President Biden urged colleges and universities in the U.S. to maintain a commitment to cultivating diverse student bodies in the wake of a Supreme Court ruling that struck down affirmative action measures in admissions.

“We cannot let this decision be the last word,” Biden said in remarks from the White House just hours after the ruling was released Thursday. “While the court can render a decision, it cannot change what America stands for. America is an idea — an idea — unique in the world. An idea of hope and opportunity. Of possibilities. Of giving everyone a fair shot.”

“We will not walk away from it now,” he added. “We should never allow the country to walk away from the dream upon which it was founded.”

Biden called for a “new path forward” that is consistent with the law in the wake of the Supreme Court ruling but that protects diversity in college admissions. He offered “guidance” to colleges as they review their admissions systems, including that they “should not abandon their commitment to ensure student bodies of diverse backgrounds and experience that reflect all of America.”

He suggested a new standard consistent with the law “where colleges take into account the adversity a student has overcome when selecting among qualified applicants.”

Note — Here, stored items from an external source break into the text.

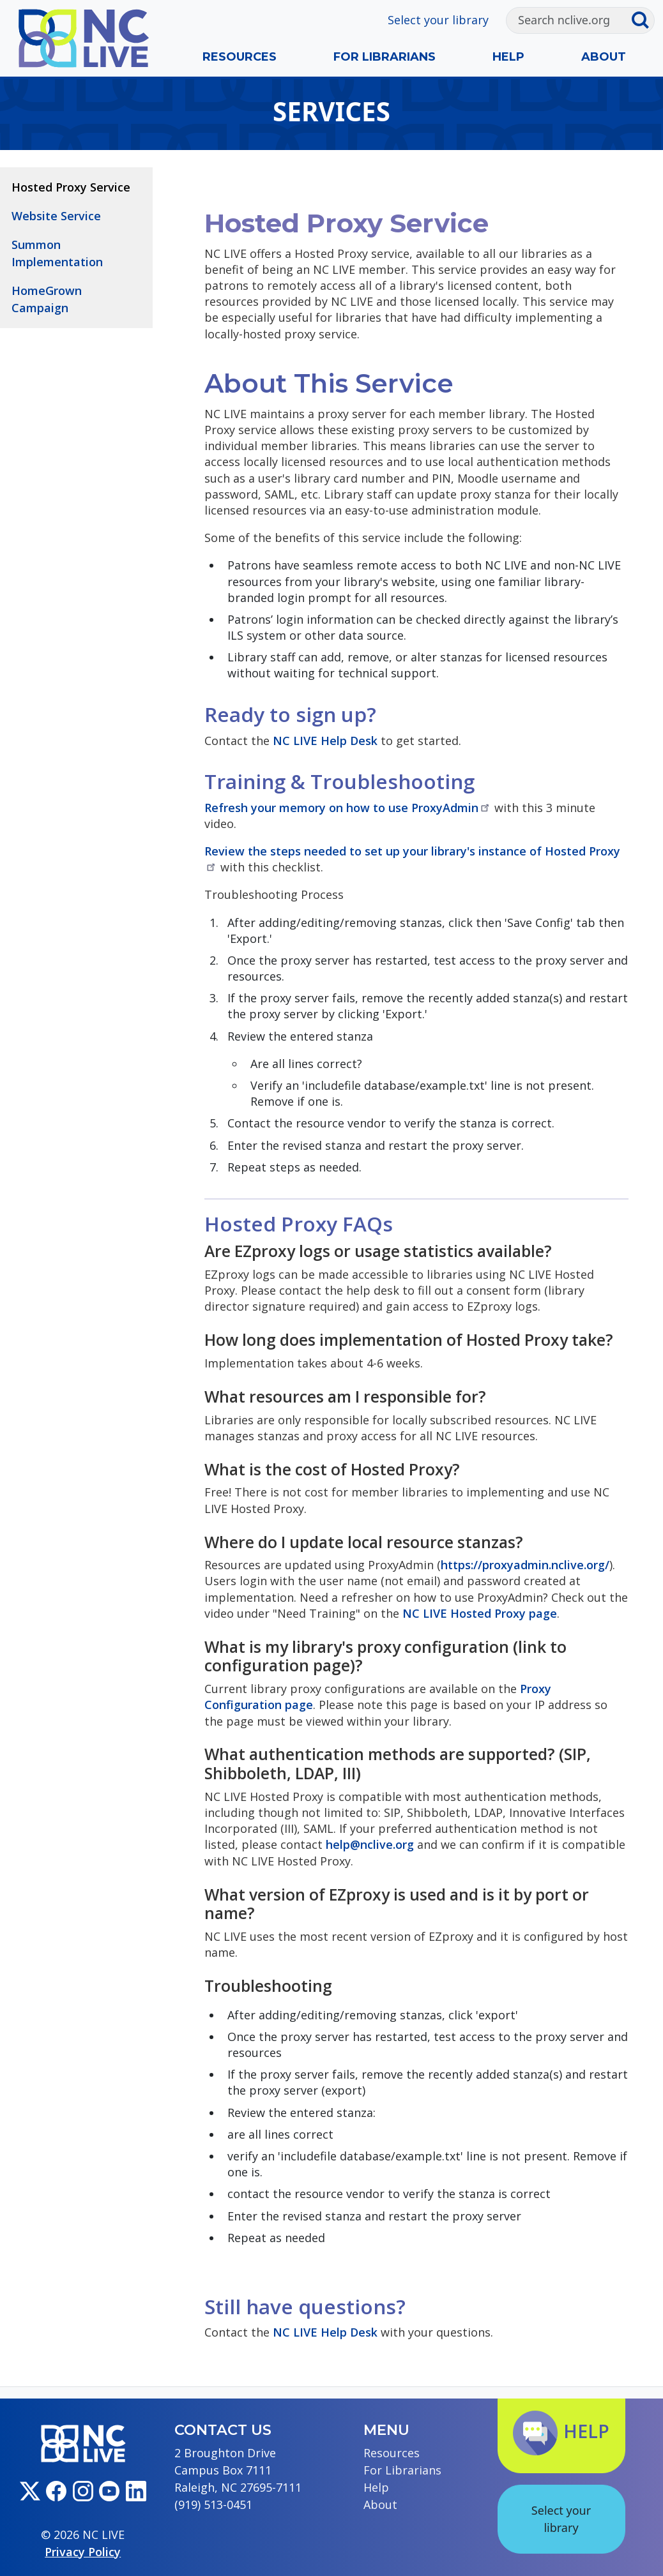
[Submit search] (643, 20)
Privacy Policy (83, 2551)
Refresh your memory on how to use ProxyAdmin (347, 807)
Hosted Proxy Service (70, 187)
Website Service (56, 215)
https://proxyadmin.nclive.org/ (525, 1564)
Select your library (438, 19)
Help (508, 57)
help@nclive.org (370, 1844)
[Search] (568, 20)
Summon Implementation (57, 253)
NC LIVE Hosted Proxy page (479, 1613)
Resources (239, 57)
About (603, 57)
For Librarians (384, 57)
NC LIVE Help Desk (325, 740)
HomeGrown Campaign (46, 299)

Biden stressed that applicants would first have to qualify for admission through requisite test scores, grades, or other factors. Then, he argued, colleges should take into account additional considerations like financial means, if a student would be the first in their family to attend college, where they grew up, and hardships they’ve faced, including racial discrimination.

“The truth is, we all know it, discrimination still exists in America. Discrimination still exists in America,” Biden said. “Today’s decision does not change that. It’s a simple fact. If a student … had to overcome adversity on their path to education, colleges should recognize and value that.”

Biden said he would direct the Department of Education to analyze how best to build inclusive and diverse student bodies under the precedent set by the court Thursday.

The Supreme Court earlier Thursday handed down a pair of rulings that severely limited the use of race as a factor in college admissions, upending decades of affirmative action programs that U.S. institutions have used to select students from their applicant pools.

In rulings that broke along ideological lines, the court’s six conservative justices invalidated the admissions practices of Harvard and the University of North Carolina at Chapel Hill (UNC) by ruling they did not comply with the 14th Amendment’s guarantee of equal protection.

The Biden administration had backed the two schools before the justices.

“Both programs lack sufficiently focused and measurable objectives warranting the use of race, unavoidably employ race in a negative manner, involve racial stereotyping, and lack meaningful end points,” Chief Justice John Roberts wrote for the majority. 

Two of the court’s liberal justices — Ketanji Brown Jackson and Sonia Sotomayor — wrote scathing dissenting opinions that argued the rulings set the country back and ignored the reality that race plays a role for millions of Americans in shaping their lives.